La Journée internationale de la liberté de la presse a été célébrée ce dimanche 3 mai 2026 en Guinée. L’événement, organisé par le Conseil d’administration de la Maison de la presse en collaboration avec les associations professionnelles des médias, a réuni plusieurs acteurs du secteur ainsi que des représentants des autorités.
À cette occasion, le président du Conseil d’administration de la Maison de la presse de Guinée, Aboubacar Camara, a pris la parole au nom de l’ensemble des professionnels des médias pour formuler trois principales doléances.
La première concerne la construction d’une Maison de la presse moderne et adaptée. « Depuis des années, nous travaillons dans des locaux exigus et inadaptés. La presse guinéenne mérite un véritable espace de travail, de formation, de mémoire et de solidarité », a-t-il déclaré, plaidant pour l’inscription de ce projet dans les priorités du programme Simandou 2040, avec un site envisagé sur le plateau de Koloma.
La deuxième doléance porte sur la revalorisation de la subvention accordée aux médias privés. Tout en saluant l’existence de l’aide publique à la presse, Aboubacar Camara a estimé que le montant actuel reste insuffisant. « Une presse pauvre est une presse vulnérable », a-t-il souligné, appelant à une augmentation significative des financements, assortie de critères transparents sous la supervision de la Haute Autorité de la Communication.
Enfin, il a évoqué la situation des médias publics, notamment la RTG, l’AGP et la radio rurale. Selon lui, ces institutions jouent un rôle essentiel dans la couverture du territoire national, souvent dans des conditions difficiles, mais souffrent d’un manque de moyens adaptés. Il a ainsi plaidé pour un plan spécial de modernisation et l’adoption d’un statut particulier pour les journalistes du service public.

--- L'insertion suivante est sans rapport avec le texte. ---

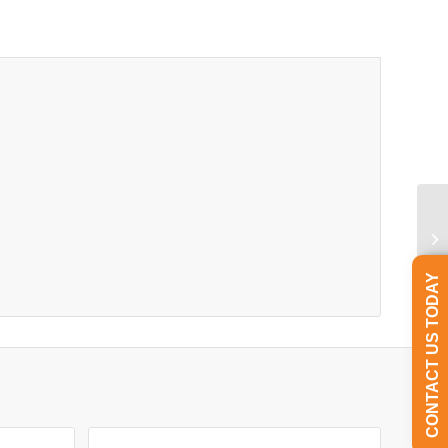
CONTACT US TODAY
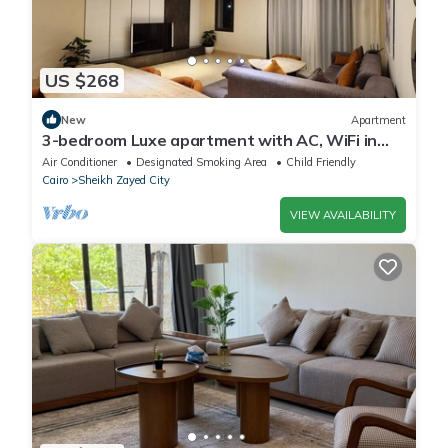
US $268
New
Apartment
3-bedroom Luxe apartment with AC, WiFi in
Allegria recidence-Sheikh Zayed
Air Conditioner
Designated Smoking Area
Child Friendly
Cairo
Sheikh Zayed City
VIEW AVAILABILITY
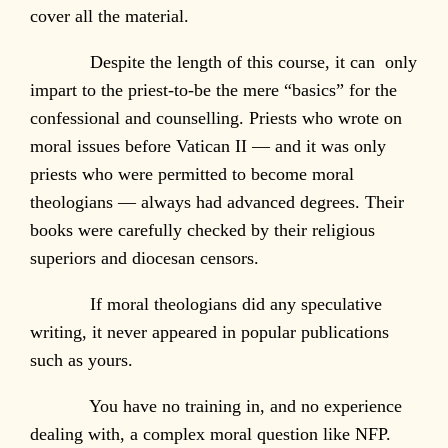
cover all the material.
Despite the length of this course, it can only
impart to the priest-to-be the mere “basics” for the
confessional and counselling. Priests who wrote on
moral issues before Vatican II — and it was only
priests who were permitted to become moral
theologians — always had advanced degrees. Their
books were carefully checked by their religious
superiors and diocesan censors.
If moral theologians did any speculative
writing, it never appeared in popular publications
such as yours.
You have no training in, and no experience
dealing with, a complex moral question like NFP.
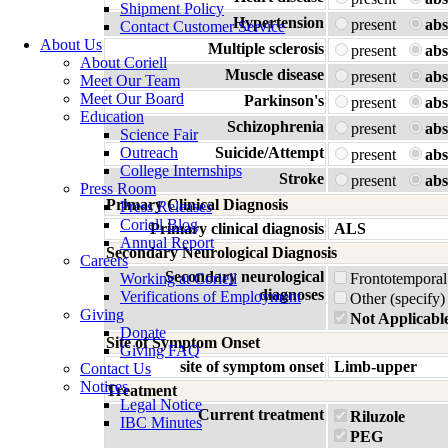
Shipment Policy
Hypertension
present
abs
Contact Customer Service
About Us
Multiple sclerosis
present
abs
About Coriell
Muscle disease
present
abs
Meet Our Team
Meet Our Board
Parkinson's
present
abs
Education
Schizophrenia
present
abs
Science Fair
Outreach
Suicide/Attempt
present
abs
College Internships
Stroke
present
abs
Press Room
Primary Clinical Diagnosis
Press Releases
Coriell Blog
Primary clinical diagnosis
ALS
Annual Report
Secondary Neurological Diagnosis
Careers
Secondary neurological
Working at Coriell
Frontotemporal
diagnoses
Verifications of Employment
Other (specify)
Giving
Not Applicabl
Donate
Site of Symptom Onset
Giving FAQ
site of symptom onset
Limb-upper
Contact Us
Notices
Treatment
Legal Notice
Current treatment
Riluzole
IBC Minutes
PEG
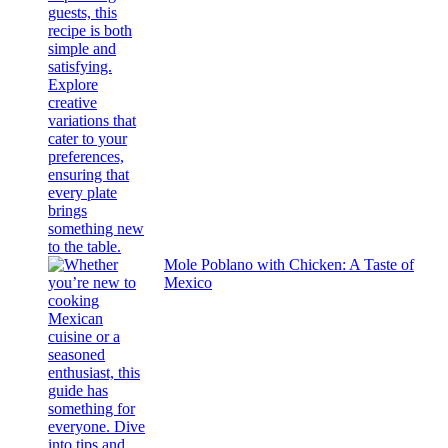
Mole Poblano with Chicken: A Taste of
Mexico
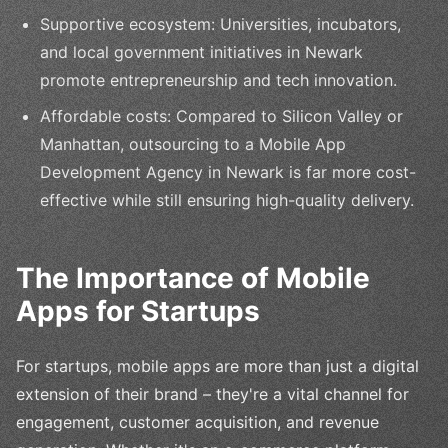
Supportive ecosystem: Universities, incubators,
and local government initiatives in Newark
promote entrepreneurship and tech innovation.
Affordable costs: Compared to Silicon Valley or
Manhattan, outsourcing to a Mobile App
Development Agency in Newark is far more cost-
effective while still ensuring high-quality delivery.
The Importance of Mobile
Apps for Startups
For startups, mobile apps are more than just a digital
extension of their brand – they're a vital channel for
engagement, customer acquisition, and revenue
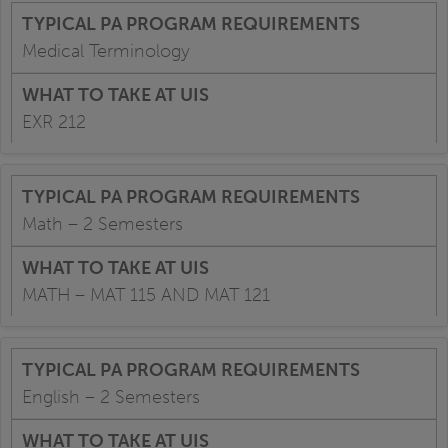
Medical Terminology
EXR 212
Math – 2 Semesters
MATH – MAT 115 AND MAT 121
English – 2 Semesters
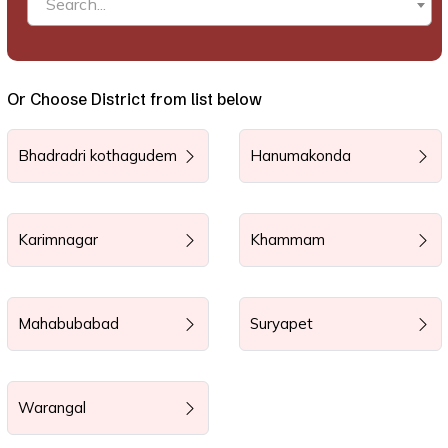
Search...
Or Choose District from list below
Bhadradri kothagudem
Hanumakonda
Karimnagar
Khammam
Mahabubabad
Suryapet
Warangal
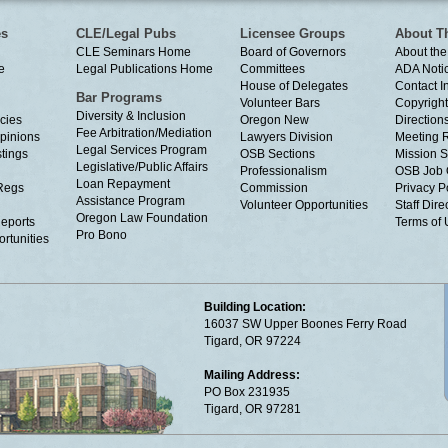
es
CLE/Legal Pubs
Licensee Groups
About T
CLE Seminars Home
Board of Governors
About the
e
Legal Publications Home
Committees
ADA Noti
House of Delegates
Contact I
Bar Programs
Volunteer Bars
Copyright
Diversity & Inclusion
cies
Oregon New
Directions
Fee Arbitration/Mediation
Opinions
Lawyers Division
Meeting 
Legal Services Program
tings
OSB Sections
Mission S
Legislative/Public Affairs
Professionalism
OSB Job 
Loan Repayment
Regs
Commission
Privacy P
Assistance Program
Volunteer Opportunities
Staff Dire
Oregon Law Foundation
eports
Terms of
Pro Bono
rtunities
Building Location:
16037 SW Upper Boones Ferry Road
Tigard, OR 97224
Mailing Address:
PO Box 231935
Tigard, OR 97281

Représentant le Premier ministre, le ministre directeur de cabinet à la Primature a, pour sa part, réaffirmé l’engagement du gouvernement en faveur de la liberté de la presse. Il a rappelé que cette liberté est un droit fondamental garanti par la Constitution, tout en insistant sur le respect de l’éthique professionnelle et des principes de l’État de droit.
Dans un contexte marqué par la prolifération des fausses informations, il a également souligné l’importance de promouvoir une presse crédible, rigoureuse et responsable. « La qualité et la crédibilité de l’information constituent aujourd’hui des piliers essentiels de la cohésion nationale », a-t-il affirmé.
La cérémonie s’est achevée par la remise de satisfécits à plusieurs pionniers de la presse guinéenne, en reconnaissance de leur contribution au développement du secteur.